34. Anayasa’nın anılan maddesinde belirtilen kanun önünde eşitlik ilkesi hukuksal durumları aynı olanlar için söz konusudur. Bu ilke ile eylemli değil hukuksal eşitlik öngörülmüştür. Eşitlik ilkesinin amacı aynı durumda bulunan kişilerin kanunlar karşısında aynı işleme bağlı tutulmalarını sağlamak, kişiler arasında ayrım yapılmasını ve kişilere ayrıcalık tanınmasını önlemektir. Bu ilkeyle, aynı durumda bulunan kimi kişi ve topluluklara ayrı kurallar uygulanarak kanun karşısında eşitliğin çiğnenmesi yasaklanmıştır. Kanun önünde eşitlik, herkesin her yönden aynı kurallara bağlı tutulacağı anlamına gelmez. Durumlarındaki özellikler, kimi kişiler ya da topluluklar için değişik kuralları ve uygulamaları gerektirebilir. Aynı hukuksal durumlar aynı, ayrı hukuksal durumlar farklı kurallara bağlı tutulursa Anayasa’da öngörülen eşitlik ilkesi zedelenmez.
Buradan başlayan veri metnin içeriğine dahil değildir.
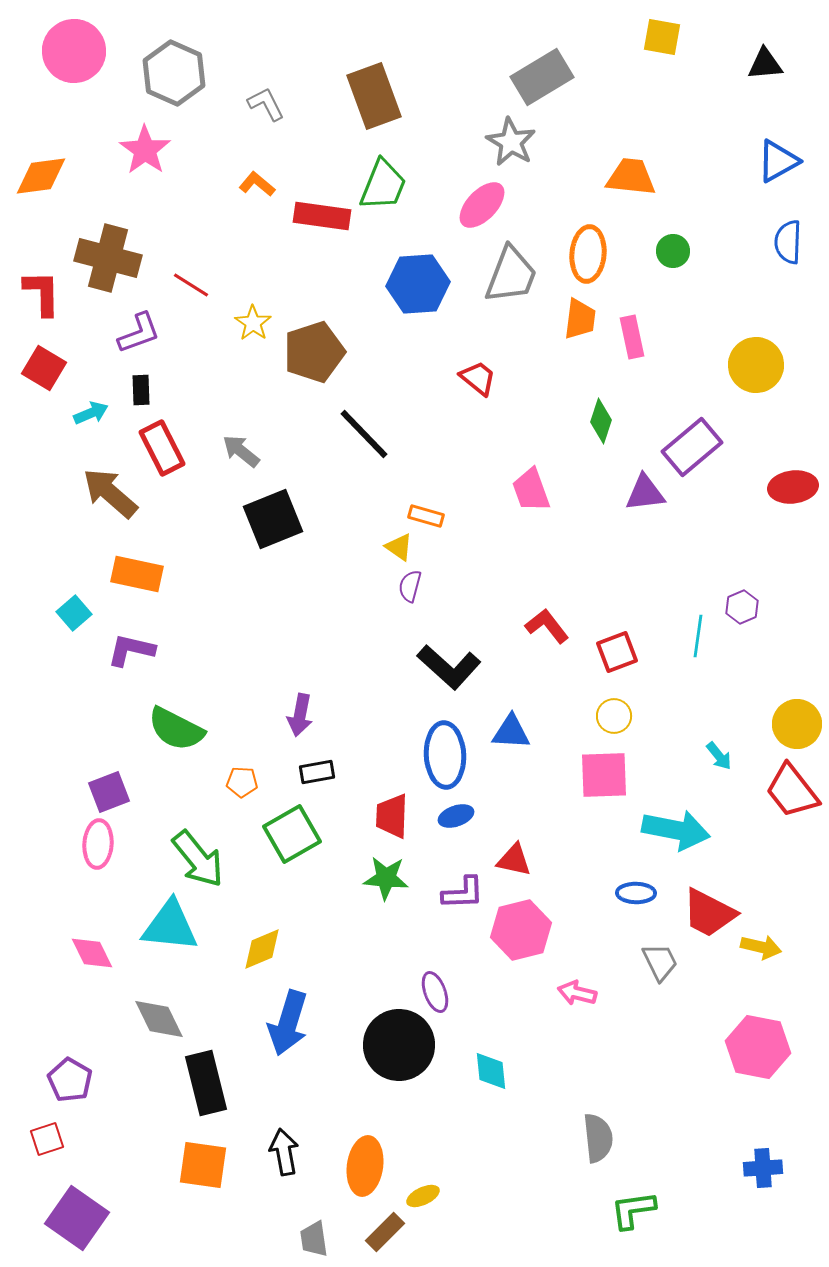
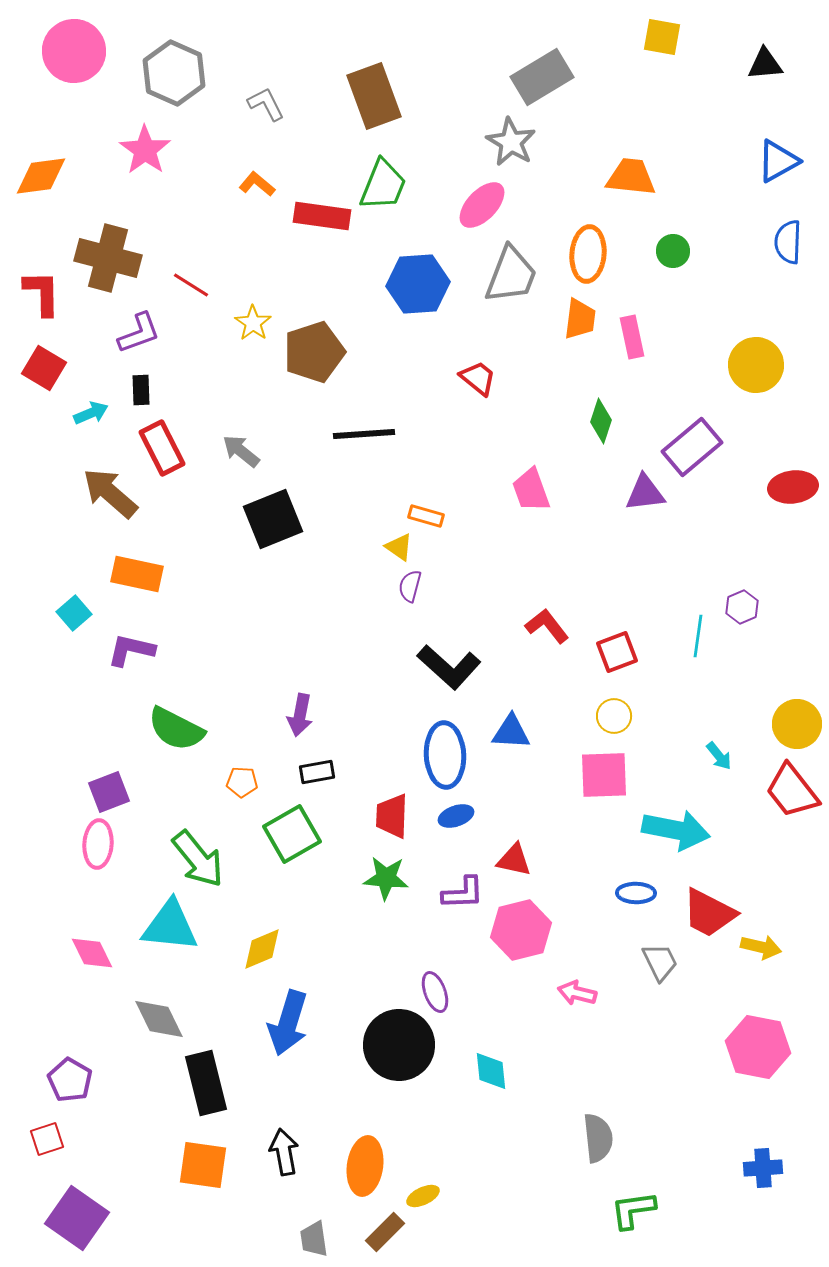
black line at (364, 434): rotated 50 degrees counterclockwise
35. Aynı suçun belirli mağdurlara karşı işlenmesi hâlinde suçun takibinin şikâyete bağlı olmaması ve cezanın artırılması durumuna ilişkin olarak eşitlik ilkesi yönünden yapılacak anayasallık denetiminde öncelikle Anayasa’nın 10. maddesi çerçevesinde aynı ya da benzer durumda bulunan kişilere farklı muamelenin mevcut olup olmadığı tespit edilmeli, bu bağlamda aynı ya da benzer durumdaki kişiler arasında farklılık gözetilip gözetilmediği belirlenmelidir. Yapılacak bu belirlemenin ardından ise farklı muamelenin nesnel ve makul bir temele dayanıp dayanmadığı ve ölçülü olup olmadığı hususları irdelenmelidir. Ölçülülük ilkesi, amaç ve araç arasında hakkaniyete uygun bir dengenin bulunması gereğini ifade eder. Diğer bir ifadeyle bu ilke, farklı muamelenin öngörülen objektif amaç ile orantılı olmasını gerektirmektedir.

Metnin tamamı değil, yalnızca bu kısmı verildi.